Insights into the Mechanism of Fe(II) Adsorption and Oxidation at Fe–Clay Mineral Surfaces from First-Principles Calculations

Abstract

Interfacial reactivity of redox-active iron-bearing mineral surfaces plays a crucial role in many environmental processes including biogeochemical cycling of various elements and contaminants. Herein, we apply density functional theory (DFT) calculations to provide atomistic insights into the heterogeneous reaction between aqueous Fe(II) and the Fe-bearing clay mineral nontronite Fe2Si4O10(OH)2 by studying its adsorption mechanism and interfacial Fe(II)–Fe(III) electron transfer (ET) at edge and basal surfaces.
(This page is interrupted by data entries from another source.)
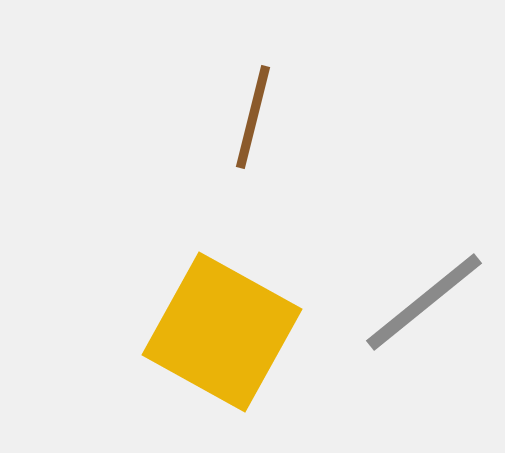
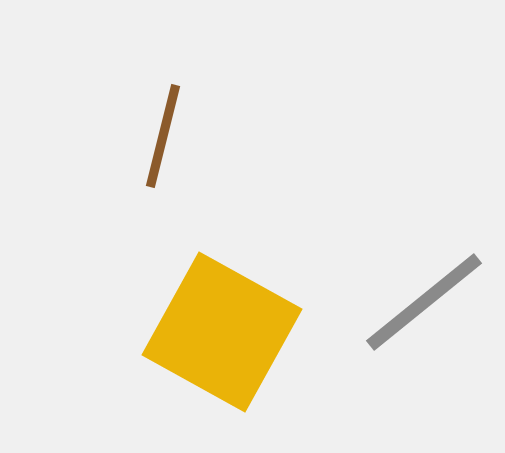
brown line: moved 90 px left, 19 px down
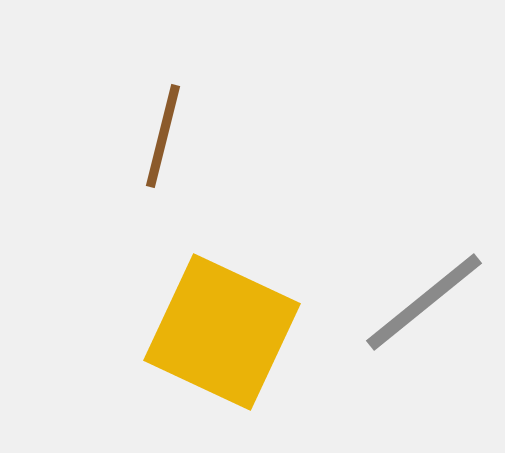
yellow square: rotated 4 degrees counterclockwise
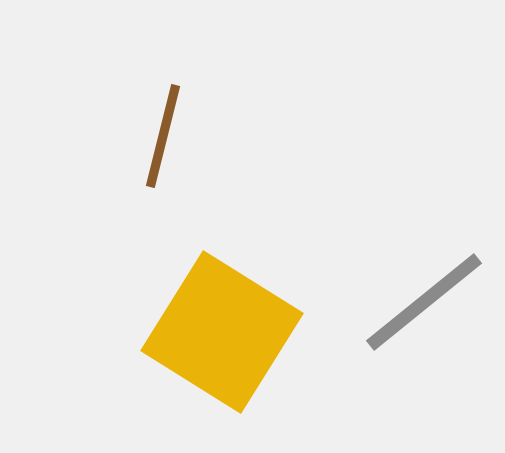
yellow square: rotated 7 degrees clockwise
We find that edge-bound Fe(II) adsorption complexes at different surface sites (ferrinol, silanol, and mixed) may coexist on both (010) and (110) edge facets, with complexes at ferrinol FeO(H) sites being the most energetically favorable and coupled to proton transfer. Calculation of the ET activation energy suggests that interfacial ET into dioctahedral Fe(III) sheets is probable at the clay edges and occurs predominantly but not exclusively through the complexes adsorbed at ferrinol sites and might also involve mixed sites. No clear evidence is found for complexes on basal surface that are compatible with ET through the basal sheet despite this experimentally hypothesized ET interface. This study suggests a strong pH-dependence of Fe(II) surface complexation at basal versus edge facets and highlights the importance of the protonation state of bridging ligands and proton coupled electron transfer to facilitate ET into Fe-rich clay minerals.